Second, when the “Yes Men” took a satiric cheap shot at Canada’s Copenhagen underperformance, the Tories reacted with image control as in censorship. This is low-rent bullying pure and simple, which as a side-effect nuked 4,500 innocent Web sites. Is this the kind of country I want to be a citizen of?

Third, when things started getting a little hot in Parliament around year-end, the Tories decided to run not fight, as in shutting the House of Commons down till March.
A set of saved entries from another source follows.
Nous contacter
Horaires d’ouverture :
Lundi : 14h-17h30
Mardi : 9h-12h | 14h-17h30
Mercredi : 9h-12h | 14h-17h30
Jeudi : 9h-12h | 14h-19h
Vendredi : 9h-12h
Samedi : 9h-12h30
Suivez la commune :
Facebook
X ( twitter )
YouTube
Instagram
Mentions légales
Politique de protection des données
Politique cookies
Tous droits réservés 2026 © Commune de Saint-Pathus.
A good place to catch up on this issue is, oddly enough, over on Facebook, where the Canadians Against Proroguing Parliament group will have over 100,000 members by the time you read this, and is growing fast.

Fourth, they recently spent fifty grand on PR expenses in Washington DC. This is a perfectly reasonable thing for Canada to do, except for, they spent it on Republican hack Ari Fleischer, Dubya’s spokesman, who organized dinner with Harper for a collection of prominent Washington right-wingers: Charles Krauthammer, David Frum, Peggy Noonan, David Brooks, Anne Applebaum, Fred Barnes, William Kristol, and Laura Ingraham. This was in March 2009, maybe six weeks after the inauguration of Barack Obama, who, you know, won the election in the face of ferocious opposition from precisely this cabal of Iraq war cheerleaders, Palin boosters, Fox News bobbleheads, and fundamentalist Bible-thumpers.

Think the Democrats noticed? Me too. Way to burn taxpayers’ money on cultivating the losers and blowing off the winners, guys.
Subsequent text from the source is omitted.